Early diagnosis is imperative to avoid a fatal outcome. Because necrotizing fasciitis is a progressive, rapid infection, a staged “second-look” operation and, if necessary, additional debridement should be performed. The mortality rates are high and range from 20 to 70%, but decrease to 4.2% after immediate surgical intervention.

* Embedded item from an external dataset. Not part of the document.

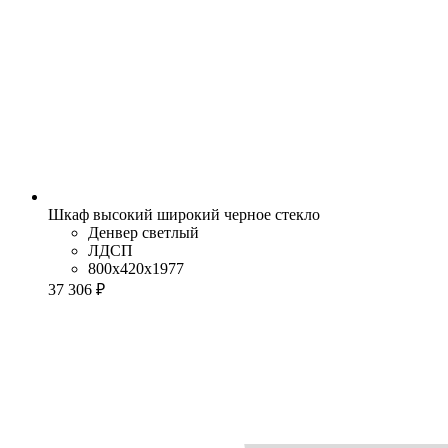
Шкаф высокий широкий черное стекло
Денвер светлый
ЛДСП
800x420x1977
37 306 ₽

Though antibiotic therapy is an integral part of the treatment, surgical exploration is key. CT scans and ultrasonography will not change the treatment plan and are therefore not the appropriate next step in management.
2014
An otherwise healthy 35-year-old man comes to the emergency department because of a 2-day history of swelling and pain in the index and long fingers of the right hand. He reports pain when he attempts to flex these fingers or bring them together. Physical examination shows no pain with passive extension of the fingers or during axial loading. There is pain with passive adduction of the fingers. A photograph is shown. Which of the following is the most appropriate management?
A) Arthrotomy of the metacarpophalangeal joint of the long finger
B) Division of ulnar-sided Cleland ligament of the index finger
C) Dorsal and volar incisions in the proximal second web space
D) Drainage of the mid-palmar space
E) Release of the A1 pulley of the index and long fingers

The correct response is Option C.
The patient described has a web space (collar-button) abscess. Pus resides dorsal to and volar to the natatory fibers of the palmar fascia with a small connection between the two spaces passing through the natatory fibers. It is drained through proximal dorsal and volar incisions in the web space. One should not incise through the apex of the web space, as this may lead to a web space contracture.

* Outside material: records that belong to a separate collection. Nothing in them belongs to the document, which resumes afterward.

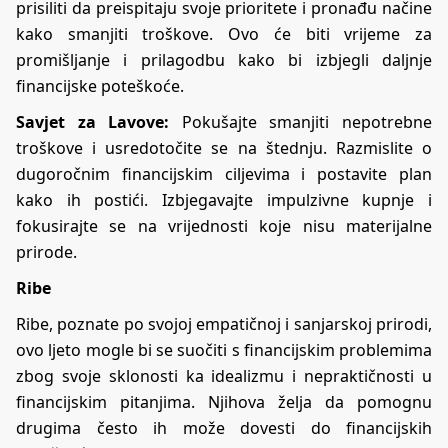
prisiliti da preispitaju svoje prioritete i pronađu načine
kako smanjiti troškove. Ovo će biti vrijeme za
promišljanje i prilagodbu kako bi izbjegli daljnje
financijske poteškoće.
Savjet za Lavove:
Pokušajte smanjiti nepotrebne
troškove i usredotočite se na štednju. Razmislite o
dugoročnim financijskim ciljevima i postavite plan
kako ih postići. Izbjegavajte impulzivne kupnje i
fokusirajte se na vrijednosti koje nisu materijalne
prirode.
Ribe
Ribe, poznate po svojoj empatičnoj i sanjarskoj prirodi,
ovo ljeto mogle bi se suočiti s financijskim problemima
zbog svoje sklonosti ka idealizmu i nepraktičnosti u
financijskim pitanjima. Njihova želja da pomognu
drugima često ih može dovesti do financijskih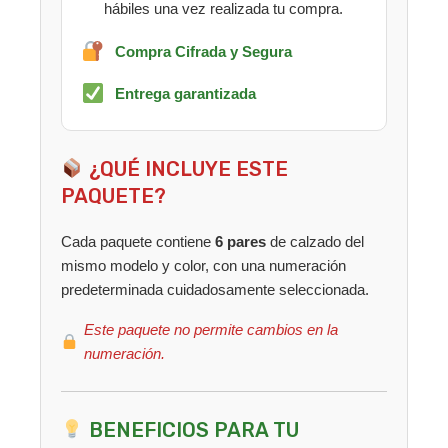
hábiles una vez realizada tu compra.
Compra Cifrada y Segura
Entrega garantizada
¿QUÉ INCLUYE ESTE
PAQUETE?
Cada paquete contiene
6 pares
de calzado del
mismo modelo y color, con una numeración
predeterminada cuidadosamente seleccionada.
Este paquete no permite cambios en la
numeración.
BENEFICIOS PARA TU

Incisions are allowed to heal by secondary intention.
Cleland ligament is a separate portion of the palmar fascia located within the finger dorsal to the neurovascular bundle. It is distal to the purulence in a web space abscess. Absence of pain with axial loading of the digits makes a joint space infection unlikely, so drainage of the metacarpophalangeal joint is unnecessary. Some approaches to drainage of flexor tenosynovitis involve release of the proximal sheath through the A1 pulley; the appearance in the photo (lack of fusiform swelling), and absence of pain with passive extension of the fingers, make flexor tenosynovitis unlikely in this patient. Infection of the mid-palmar space would produce more proximal pain and swelling in the palm, which is not present in this patient.